Excerpted data:
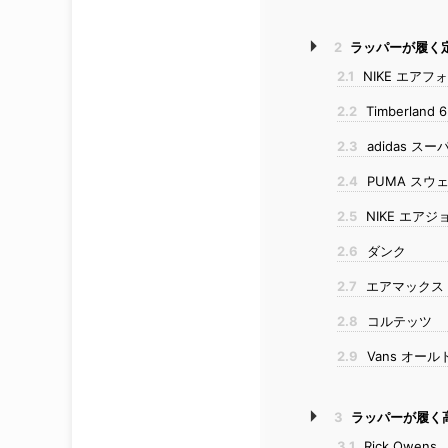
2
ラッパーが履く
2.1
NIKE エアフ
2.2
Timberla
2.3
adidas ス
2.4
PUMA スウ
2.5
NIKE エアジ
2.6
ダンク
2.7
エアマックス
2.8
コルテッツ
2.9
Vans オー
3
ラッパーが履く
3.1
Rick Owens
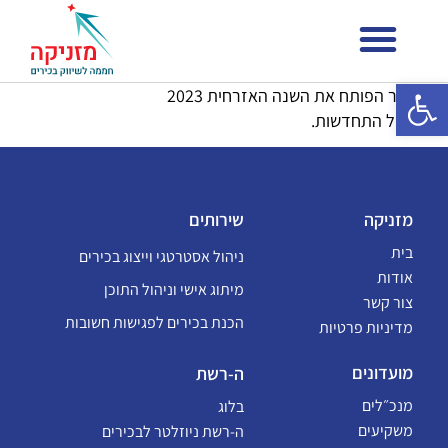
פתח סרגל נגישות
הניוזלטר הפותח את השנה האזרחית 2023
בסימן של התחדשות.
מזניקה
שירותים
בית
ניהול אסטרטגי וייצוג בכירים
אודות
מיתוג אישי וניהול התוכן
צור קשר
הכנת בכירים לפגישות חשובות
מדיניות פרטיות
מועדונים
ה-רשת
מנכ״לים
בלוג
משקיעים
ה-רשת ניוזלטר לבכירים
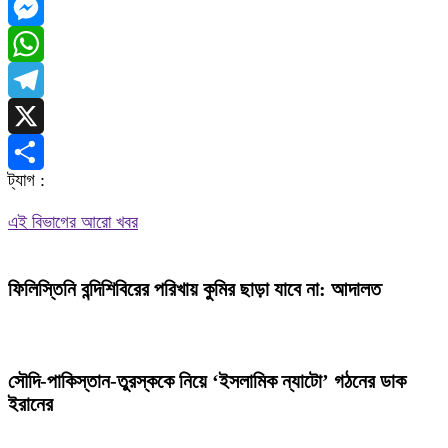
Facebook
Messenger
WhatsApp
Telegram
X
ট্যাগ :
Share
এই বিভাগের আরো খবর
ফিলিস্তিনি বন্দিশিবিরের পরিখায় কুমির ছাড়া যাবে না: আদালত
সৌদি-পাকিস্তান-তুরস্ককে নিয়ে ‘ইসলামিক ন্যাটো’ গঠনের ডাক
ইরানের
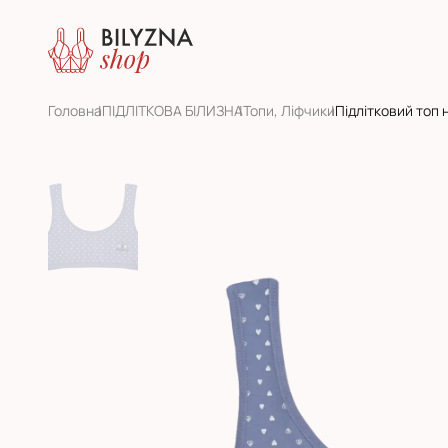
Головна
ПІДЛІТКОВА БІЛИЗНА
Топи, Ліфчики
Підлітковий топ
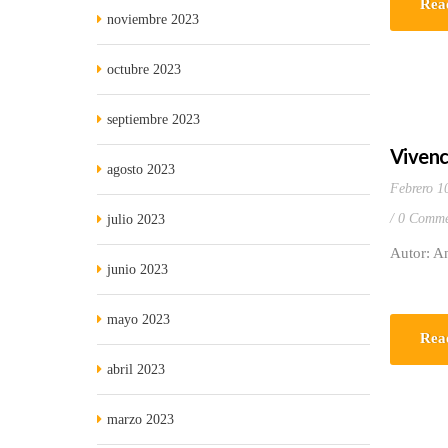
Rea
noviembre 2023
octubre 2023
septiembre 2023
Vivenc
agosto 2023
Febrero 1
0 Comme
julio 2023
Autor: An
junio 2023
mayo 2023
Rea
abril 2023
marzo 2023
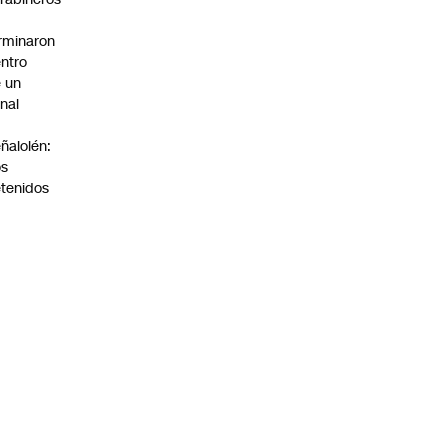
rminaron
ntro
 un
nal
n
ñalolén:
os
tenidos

About this task: Please reproduce the entries above line by line, exactly, leaving out each image.

Expected answer:
2
ラッパーが履く
2.1
NIKE エアフ
2.2
Timberla
2.3
adidas ス
2.4
PUMA スウ
2.5
NIKE エアジ
2.6
ダンク
2.7
エアマックス
2.8
コルテッツ
2.9
Vans オー
3
ラッパーが履く
3.1
Rick Owens
פתח סרגל נגישות
הניוזלטר הפותח את השנה האזרחית 2023
בסימן של התחדשות.
מזניקה
שירותים
בית
ניהול אסטרטגי וייצוג בכירים
אודות
מיתוג אישי וניהול התוכן
צור קשר
הכנת בכירים לפגישות חשובות
מדיניות פרטיות
מועדונים
ה-רשת
מנכ״לים
בלוג
משקיעים
ה-רשת ניוזלטר לבכירים
Facebook
Messenger
WhatsApp
Telegram
X
ট্যাগ :
Share
এই বিভাগের আরো খবর
ফিলিস্তিনি বন্দিশিবিরের পরিখায় কুমির ছাড়া যাবে না: আদালত
সৌদি-পাকিস্তান-তুরস্ককে নিয়ে ‘ইসলামিক ন্যাটো’ গঠনের ডাক
ইরানের
Головна
ПІДЛІТКОВА БІЛИЗНА
Топи, Ліфчики
Підлітковий топ
Rea
noviembre 2023
octubre 2023
septiembre 2023
Vivenc
agosto 2023
Febrero 1
0 Comme
julio 2023
Autor: An
junio 2023
mayo 2023
Rea
abril 2023
marzo 2023
rminaron
ntro
 un
nal
n
ñalolén:
os
tenidos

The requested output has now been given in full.